Biden and McCarthy to Meet in Hopes of Reviving Debt Talks
President Biden and Speaker Kevin McCarthy will meet on Monday afternoon in an effort to revive talks to avert a default on the nation’s debt after negotiations faltered over the weekend.
The meeting, which is scheduled for 5:30 p.m. at the White House, comes after negotiators clashed over Republicans’ demands to cut spending in exchange for raising the debt limit. Late Sunday, Mr. Biden said he had spoken with Mr. McCarthy on the flight home from a summit meeting in Japan, saying it “went well.”
With the United States at risk of defaulting for the first time, hopes for a breakthrough dimmed in recent days after Mr. McCarthy and his negotiators declared a “pause” to the talks. He and his aides have accused White House officials of being unreasonable and unwilling to bow to one of Republicans’ key demands: cutting spending to the previous fiscal year’s levels.
That set off a back-and-forth, with Mr. Biden’s aides countering that Republicans were backsliding on key areas of negotiation. Progressives have been pushing the president to consider invoking a clause in the 14th Amendment that would compel the government to continue issuing new debt should it run out of cash. But Mr. Biden has been openly skeptical that the measure would work.
“I’m looking at the 14th Amendment, as to whether or not we have the authority,” he said during a news conference with reporters in Hiroshima, Japan, over the weekend. “I think we have the authority. The question is: Could it be done and invoked in time that it could not — would not be appealed and, as a consequence, pass the date in question and still default on the debt.”
Mr.
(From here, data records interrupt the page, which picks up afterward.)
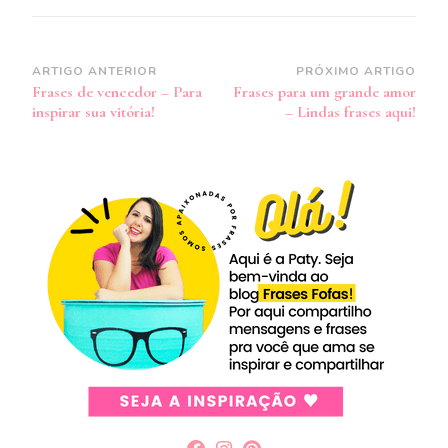
Navegação
ARTIGO ANTERIOR
PRÓXIMO ARTIGO
Frases de vencedor – Para
Frases para um grande amor
de
inspirar sua vitória!
– Lindas frases aqui!
post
McCarthy sounded more upbeat on Sunday after the call with Mr. Biden, in which the two pledged to meet. The president “walked through some of the things that he’s still looking at, he’s hearing from his members; I walked through things I’m looking at,” Mr. McCarthy said. “I felt that part was productive. But look — there’s no agreement. We’re still apart.”
Chief among the outstanding issues is how much to spend overall next fiscal year on discretionary programs and how long any spending caps should be in place. The latest White House proposal would hold both military and other spending — which includes education, scientific research and environmental protection — constant from the current fiscal year to the next. Republicans have insisted that overall discretionary spending drop as they still call for increased military spending.
The number of legislative days for Congress to vote to raise the debt ceiling before the projected June 1 deadline is rapidly dwindling. Treasury Secretary Janet L. Yellen said in an interview with NBC News over the weekend that the odds of the government getting to mid-June before defaulting were “quite low.”
Once negotiators agree to a deal, it will take time to translate it into legislative text. Mr. McCarthy has promised that he will give lawmakers 72 hours to review the bill.